Three observations from doing the work of meeting accreditation requirements

We are in the midst of establishing a common framework for supervising and evaluating our teacher candidates, a framework that can be demonstrated to have statistical validity.  One of the major tasks in this process is getting interrater reliability, and to do that we have been watching videos of teachers, rating their efforts, and then discussing our evaluative decisions.  The process has brought to mind three observations that form the backbone of one of the summer courses that I teach, EDUC 531 Professional Development and Supervision.

1.         Thomas Sergiovanni (2009) notes that there are two primary roles that school leaders play with respect to teacher evaluation:  quality control and professional improvement.  The first of these is a formal process based on a set of uniform standards.  The second is an informal process, rooted in the nurturing of a professional community in which teachers collectively solve problems of practice in their setting.  The first is about bottom line performance, the second aims for the highest goals of our profession.  While essential to maintaining a minimum level of performance, the standardized teacher evaluation process does not necessarily lead to better teaching and education.  An important assertion that Sergiovanni makes is that leaders should apportion about 20% of their supervisory work to the first approach and 80% of their time to building professional communities. 

2.         In an era of increasing emphasis on teacher evaluation based on standardized instruments, the summary of the research on formal teacher evaluation by Murphy, Hallinger, and Heck (2013) is useful.  Among the many important findings in their summary were these.  In a wide ranging review of the empirical literature on school improvement, including studies of effective schools, leadership, instructional and transformational leadership, the school restructuring movement, the comprehensive school reform approach, using data effectively, sustainability, scaling up, addressing the achievement gap of students at-risk, school turnaround efforts, and teacher effects, the evaluation of teachers was not one of the variables involved in school improvement.

            Second, they note that one aspect of teacher evaluation that has not been adequately explored in the literature is that, at its foundation, it is a tool of industrial-era approach to management, positioning managers as directing and controlling the work of labors.  The problem here is that this approach “privileges organizational architecture (bureaucracy, hierarchy, and institutionalism) under a very thin veneer of professionalism, a framework with limited linkages to school improvement” (p. 352), and is in conflict with the professional model used in other professions.  Third, along with Bryk and associates, (2010), they note that it is still not possible to tell what mix of teacher behaviors and instructional techniques account for student differences in performance levels.  Bryk et al. note “the precise practices of effective instruction, including the specification of what teachers need to know and be able to do, [is] essentially a black box” (2010, p. 201).

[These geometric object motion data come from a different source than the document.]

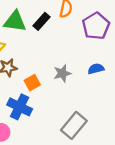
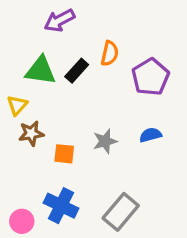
orange square: (32, 83) -> (64, 154), turned 35
blue cross: (20, 107) -> (61, 206), moved

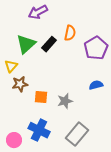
green triangle: (41, 71) -> (26, 44), turned -50
gray star: (105, 141) -> (65, 101), moved

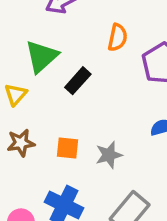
black rectangle: (49, 44) -> (78, 81), moved
brown star: (20, 84) -> (21, 143), moved

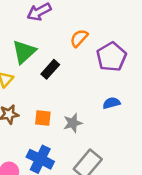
orange semicircle: (118, 37) -> (79, 38), turned -150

            Murphy et al. (2013) conclude that leaders can have a stronger impact if they focus their work in facilitating teaching and learning in their buildings through providing concrete feedback that can lead to new behaviors, developing communities of practice in which teacher share goals, work and responsibility for student performance, offer support for the work of teachers, and create opportunities for teachers to routinely develop and refine their skills.

3.         Several weeks before the class meetings began in the summers in which I teach EDUC 531, I asked students to poll their teacher colleagues about professional development practices that had the greatest impact on their teaching.  While there were numerous options, from the stand-and-deliver training sessions, teachers’ conferences, observing peers, and individual professional development plans, one of the most powerful professional development activities was being involved in a school improvement project where colleagues would debate fundamental issues of teaching and learning.  This is an important reminder that, working together as a professional community around issues of practice is as much a delight, as it is a responsibility.

            In our education program at Calvin, we have been focusing our efforts on using the Danielson framework.  Charlotte Danielson maintains that she never intended that the framework she developed would serve as the supervisory tool that it is being used for.  Rather, she hoped it would be a catalyst for discussion about teaching.  Regardless of any other use we put it to at Calvin, it has certainly facilitated those important and positive discussions about teaching. 

Bryk A., Sebring, P., Allensworth, E., Luppescu, S., and Easton, J. (2010). Organizing schools for improvement: Lessons from Chicago.  Chicago: University of Chicago Press. 

Murphy, J., Hallinger, P., & Heck, R.  (2013).  Leading via teacher evaluation: The case of missing clothes?  Educational Researcher, 42 (6), 349-354.

Sergiovanni, T. (2009). The Principalship: A Reflective Practice Perspective (6th Edition).  Boston: Pearson.